**TASK ITEM:**
Read the listing below and copy out every line that holds "passed".

**ENTRIES SUPPLIED:**
§
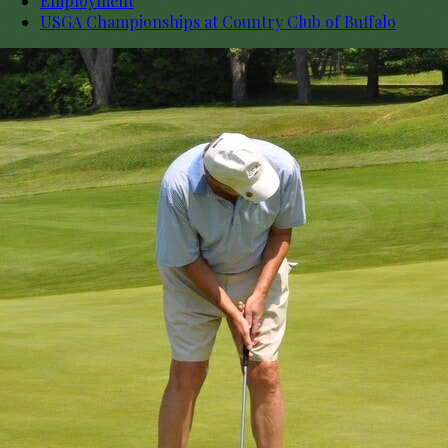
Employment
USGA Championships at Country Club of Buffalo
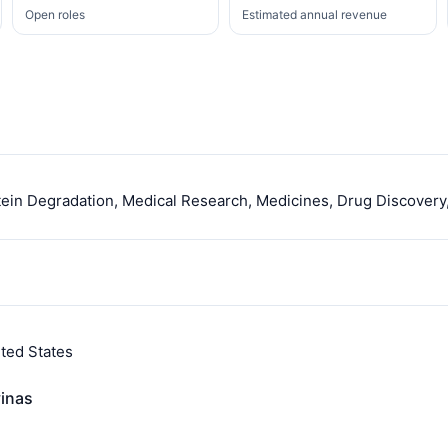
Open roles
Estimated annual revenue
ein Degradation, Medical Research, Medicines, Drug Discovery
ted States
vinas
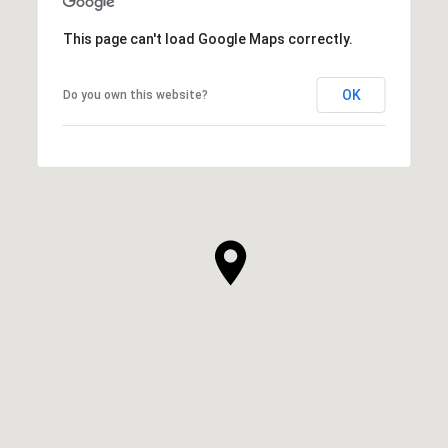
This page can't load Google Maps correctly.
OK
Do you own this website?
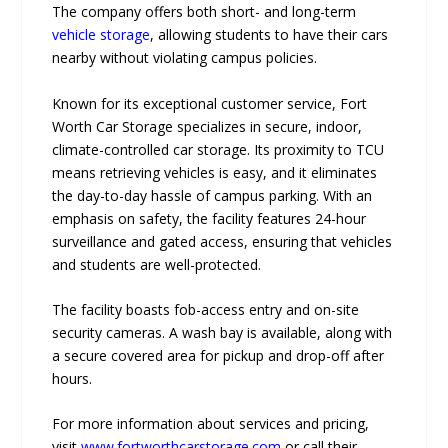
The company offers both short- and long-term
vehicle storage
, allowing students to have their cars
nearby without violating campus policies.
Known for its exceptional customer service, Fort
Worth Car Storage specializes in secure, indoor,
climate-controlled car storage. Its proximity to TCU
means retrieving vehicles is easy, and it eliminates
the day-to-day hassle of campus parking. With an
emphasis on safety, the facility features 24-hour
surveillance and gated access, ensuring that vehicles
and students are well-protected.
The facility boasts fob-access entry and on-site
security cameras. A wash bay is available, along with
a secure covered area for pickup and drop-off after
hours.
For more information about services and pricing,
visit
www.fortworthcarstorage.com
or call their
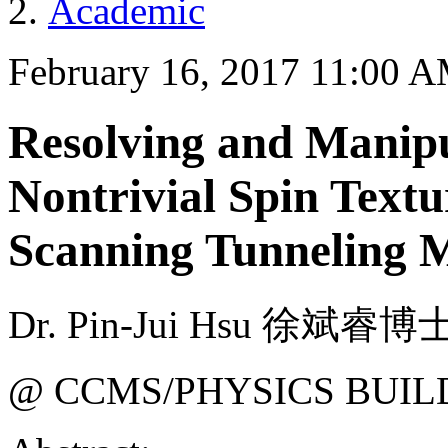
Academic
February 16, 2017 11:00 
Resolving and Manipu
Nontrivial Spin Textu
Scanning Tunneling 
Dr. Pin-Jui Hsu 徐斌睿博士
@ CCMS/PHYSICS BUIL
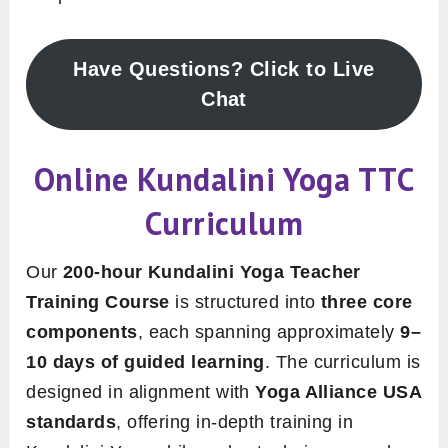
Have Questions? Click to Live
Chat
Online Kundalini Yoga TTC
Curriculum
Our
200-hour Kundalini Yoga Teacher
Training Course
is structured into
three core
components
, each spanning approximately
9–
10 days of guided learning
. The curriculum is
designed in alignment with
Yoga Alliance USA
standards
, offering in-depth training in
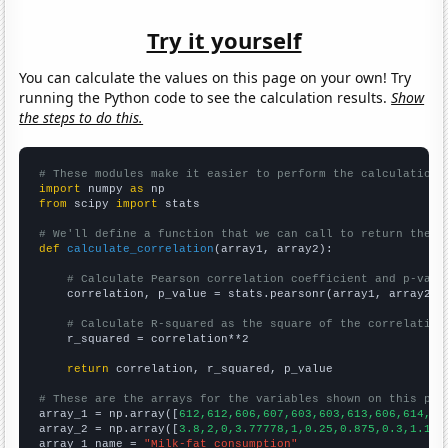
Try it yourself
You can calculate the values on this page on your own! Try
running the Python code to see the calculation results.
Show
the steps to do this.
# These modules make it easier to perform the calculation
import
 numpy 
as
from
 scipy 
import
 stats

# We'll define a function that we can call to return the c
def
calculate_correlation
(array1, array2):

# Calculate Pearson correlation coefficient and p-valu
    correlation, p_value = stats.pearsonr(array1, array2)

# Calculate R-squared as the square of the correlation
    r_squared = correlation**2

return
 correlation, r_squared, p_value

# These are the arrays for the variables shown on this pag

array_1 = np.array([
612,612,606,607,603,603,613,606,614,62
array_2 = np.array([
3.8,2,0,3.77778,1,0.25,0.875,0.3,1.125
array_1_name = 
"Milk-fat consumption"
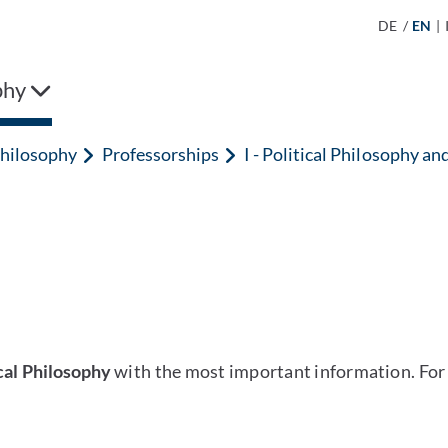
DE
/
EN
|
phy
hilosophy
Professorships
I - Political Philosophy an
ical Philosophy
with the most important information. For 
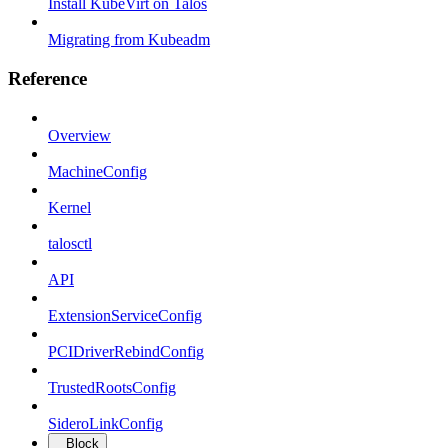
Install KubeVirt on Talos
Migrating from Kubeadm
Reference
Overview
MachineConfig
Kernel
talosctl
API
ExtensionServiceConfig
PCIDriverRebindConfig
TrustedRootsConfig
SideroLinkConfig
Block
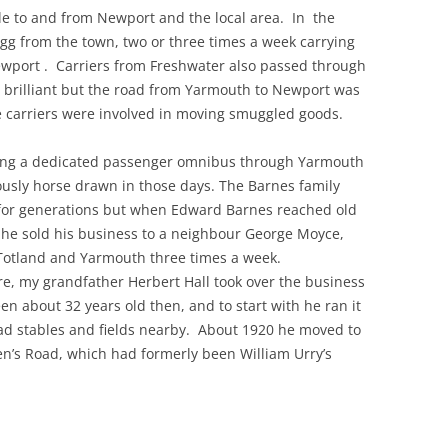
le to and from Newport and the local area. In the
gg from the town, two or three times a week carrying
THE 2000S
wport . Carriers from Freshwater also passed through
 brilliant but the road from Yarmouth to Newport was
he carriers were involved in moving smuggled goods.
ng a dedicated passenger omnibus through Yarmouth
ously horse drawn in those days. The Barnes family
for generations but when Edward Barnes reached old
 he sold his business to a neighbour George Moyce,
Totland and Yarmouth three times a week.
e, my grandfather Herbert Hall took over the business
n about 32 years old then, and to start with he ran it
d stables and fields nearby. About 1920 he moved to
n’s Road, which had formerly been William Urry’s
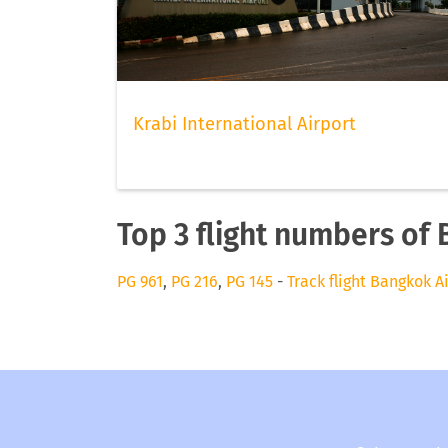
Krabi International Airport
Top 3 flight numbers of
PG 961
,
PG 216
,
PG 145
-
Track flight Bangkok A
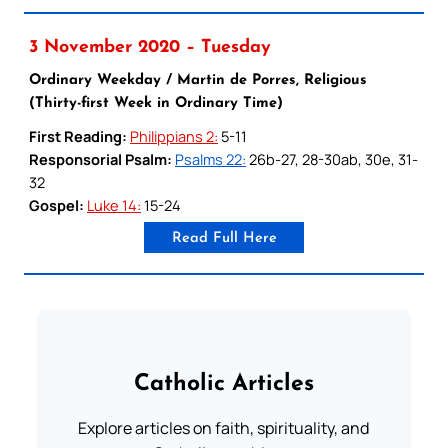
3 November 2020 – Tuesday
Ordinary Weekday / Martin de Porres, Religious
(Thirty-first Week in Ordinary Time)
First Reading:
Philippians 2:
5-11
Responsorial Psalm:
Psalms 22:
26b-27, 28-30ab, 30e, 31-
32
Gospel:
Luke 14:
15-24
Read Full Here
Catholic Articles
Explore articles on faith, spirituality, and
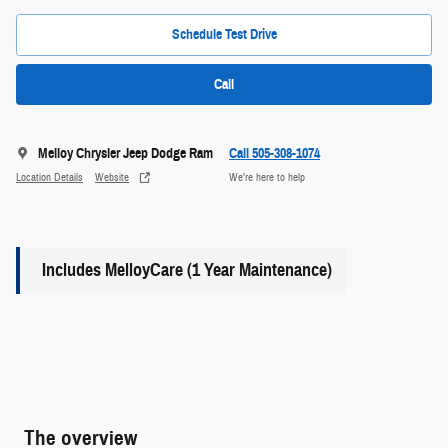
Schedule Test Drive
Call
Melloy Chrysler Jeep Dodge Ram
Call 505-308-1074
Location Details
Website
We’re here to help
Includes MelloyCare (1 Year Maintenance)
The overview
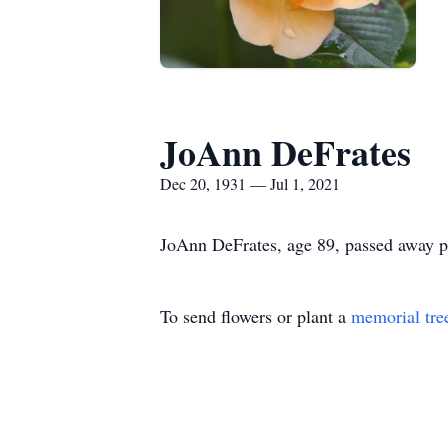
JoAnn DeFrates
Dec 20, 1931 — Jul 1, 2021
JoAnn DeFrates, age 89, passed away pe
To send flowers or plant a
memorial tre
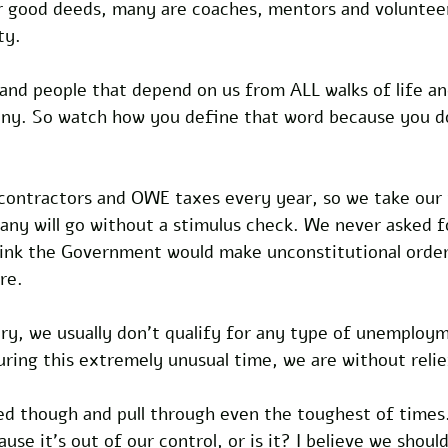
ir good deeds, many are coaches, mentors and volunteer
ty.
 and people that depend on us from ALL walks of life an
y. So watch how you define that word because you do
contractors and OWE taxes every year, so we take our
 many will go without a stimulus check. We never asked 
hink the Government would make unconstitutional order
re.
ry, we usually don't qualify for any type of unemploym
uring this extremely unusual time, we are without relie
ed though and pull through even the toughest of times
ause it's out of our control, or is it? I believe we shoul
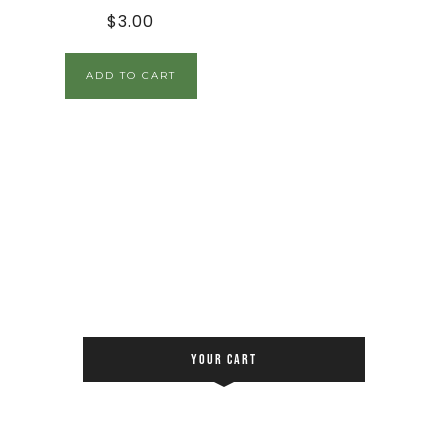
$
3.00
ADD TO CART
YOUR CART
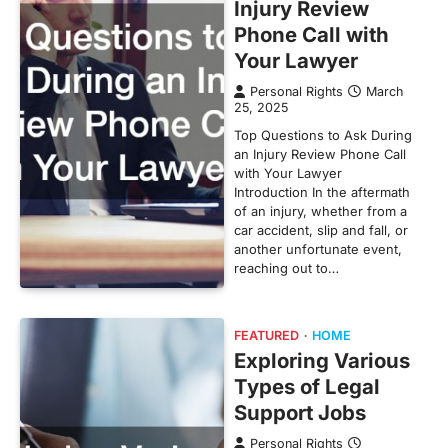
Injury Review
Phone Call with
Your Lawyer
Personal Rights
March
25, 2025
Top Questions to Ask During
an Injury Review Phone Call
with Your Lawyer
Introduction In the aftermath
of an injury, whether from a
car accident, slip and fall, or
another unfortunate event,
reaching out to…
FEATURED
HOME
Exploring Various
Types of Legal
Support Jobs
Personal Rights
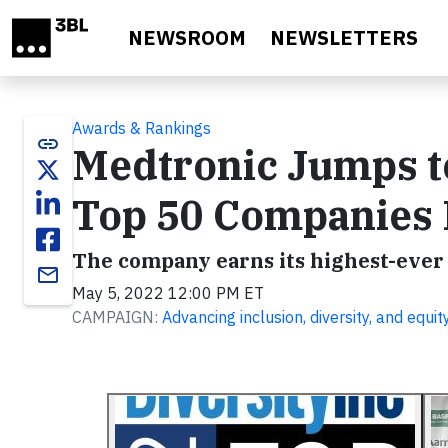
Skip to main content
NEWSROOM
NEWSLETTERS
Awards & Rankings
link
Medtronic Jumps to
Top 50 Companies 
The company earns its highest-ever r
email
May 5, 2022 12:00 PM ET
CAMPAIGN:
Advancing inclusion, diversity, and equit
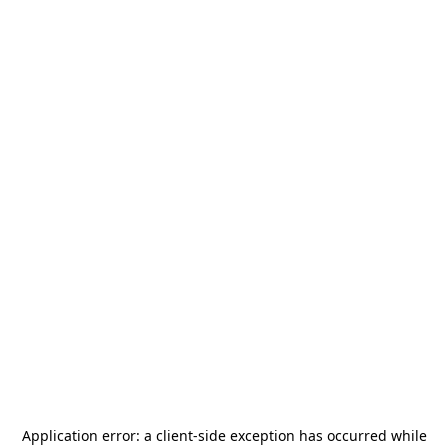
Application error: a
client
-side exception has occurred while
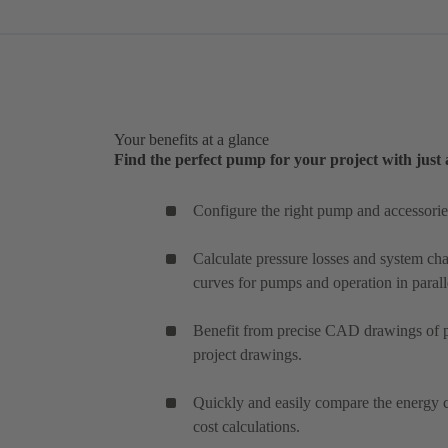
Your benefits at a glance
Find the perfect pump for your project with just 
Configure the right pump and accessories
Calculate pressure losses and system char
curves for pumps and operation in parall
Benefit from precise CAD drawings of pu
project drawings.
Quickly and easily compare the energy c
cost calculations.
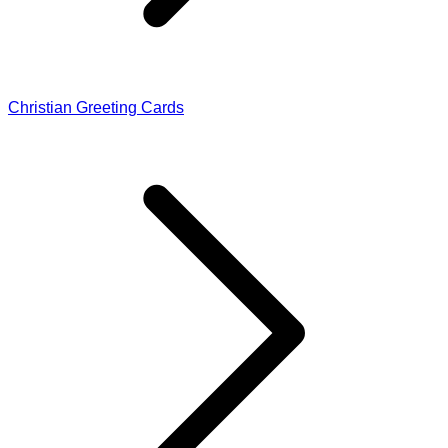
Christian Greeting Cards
§
**ANSWER FOR THIS EXERCISE:**
wport . Carriers from Freshwater also passed through
JoAnn DeFrates, age 89, passed away pe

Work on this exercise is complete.